Due pagine di Enzo Vizzari, il responsabile delle Guide Espresso, sul settimanale da qualche ora in edicola dedicate alla visita al Noma di Redzepi.
Una recensione entusiasta, l’ennesima prova di scrittura di una critica laica e sobria, dove il protagonista è il recensito e non il recensore che vi invito a leggere.

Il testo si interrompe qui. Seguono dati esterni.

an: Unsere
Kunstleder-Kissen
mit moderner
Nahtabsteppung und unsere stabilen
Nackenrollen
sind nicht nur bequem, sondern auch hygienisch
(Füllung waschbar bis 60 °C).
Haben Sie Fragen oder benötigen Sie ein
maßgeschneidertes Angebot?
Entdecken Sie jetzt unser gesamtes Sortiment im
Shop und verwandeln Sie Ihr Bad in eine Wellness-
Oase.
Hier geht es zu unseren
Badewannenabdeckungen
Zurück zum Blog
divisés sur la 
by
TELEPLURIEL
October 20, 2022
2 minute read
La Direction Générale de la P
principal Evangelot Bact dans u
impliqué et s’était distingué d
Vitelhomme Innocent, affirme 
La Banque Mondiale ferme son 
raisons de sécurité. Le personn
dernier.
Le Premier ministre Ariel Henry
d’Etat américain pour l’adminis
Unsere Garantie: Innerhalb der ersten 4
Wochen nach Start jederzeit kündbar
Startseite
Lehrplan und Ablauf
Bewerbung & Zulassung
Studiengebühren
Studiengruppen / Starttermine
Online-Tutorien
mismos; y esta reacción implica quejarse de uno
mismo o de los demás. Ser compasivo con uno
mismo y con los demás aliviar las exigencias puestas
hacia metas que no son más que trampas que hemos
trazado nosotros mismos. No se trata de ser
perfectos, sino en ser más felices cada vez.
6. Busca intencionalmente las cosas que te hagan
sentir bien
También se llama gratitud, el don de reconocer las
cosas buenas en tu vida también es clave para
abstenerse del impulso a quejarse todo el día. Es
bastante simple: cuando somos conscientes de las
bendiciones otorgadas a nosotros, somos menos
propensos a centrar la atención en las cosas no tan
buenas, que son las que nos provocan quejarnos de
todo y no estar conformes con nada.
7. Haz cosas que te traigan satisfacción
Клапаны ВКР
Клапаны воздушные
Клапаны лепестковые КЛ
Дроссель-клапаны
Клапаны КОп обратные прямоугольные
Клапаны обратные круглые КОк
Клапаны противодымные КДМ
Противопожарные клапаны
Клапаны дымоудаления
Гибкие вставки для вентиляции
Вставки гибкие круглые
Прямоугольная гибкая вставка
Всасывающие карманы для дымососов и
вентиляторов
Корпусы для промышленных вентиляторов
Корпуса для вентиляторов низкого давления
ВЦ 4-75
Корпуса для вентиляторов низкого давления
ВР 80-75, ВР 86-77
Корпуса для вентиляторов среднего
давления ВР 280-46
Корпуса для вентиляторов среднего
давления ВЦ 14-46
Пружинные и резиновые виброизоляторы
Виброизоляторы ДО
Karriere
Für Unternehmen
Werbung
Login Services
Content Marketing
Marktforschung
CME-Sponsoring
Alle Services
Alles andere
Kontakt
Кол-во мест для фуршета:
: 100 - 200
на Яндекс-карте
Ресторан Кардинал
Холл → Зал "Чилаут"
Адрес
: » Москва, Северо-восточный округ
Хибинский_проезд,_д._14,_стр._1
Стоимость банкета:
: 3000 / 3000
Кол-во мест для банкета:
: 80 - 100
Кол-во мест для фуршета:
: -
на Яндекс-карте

Quello che è interessante è il giudizio complessivo sul fenomeno la cucina del Nord che sembra aver abbastanza irritato Ferran Adrià, costretto a cedere il primo posto al bel René, nato proprio nelle cucine del Bulli.
Eccolo
“E Allora il Noma è il miglior ristorante del mondo? Nella sua tipologia e per i valori che esprime, si. In assoluto no. Solo il gioco ben organizzato da una ristretta ma efficiente lobby di critici e pr lo ha portato in vetta ai 50 Best. Quella stessa lobby che individua nello Chateubriand di Inaki Aiziparte il miglior ristorante di Francia. E se lo Chateubriand fosse il miglior ristorante di Francia, certo il Noma potrebbe essere definito il miglior ristorante del mondo”.
E allora, cosa è il Noma per Enzo Vizzari? “Di gran lunga il più affascinante progetto di alta ristorazione mai comparsi a nord dei Paesi Bassi, ma è ben difficile, e forse neppure auspicabile, che la sua cucina possa inaugurare una nuova corrente destinata a fare nuovi proseliti fuori dalla Scandinavia proprio per la natura dei prodotti con cui è costruita”
Insomma, per banalizzare in termini giornalistici: i francesi ci hanno dato le salse, gli spagnoli le spume, adesso evitiamo gli scarrafoni please.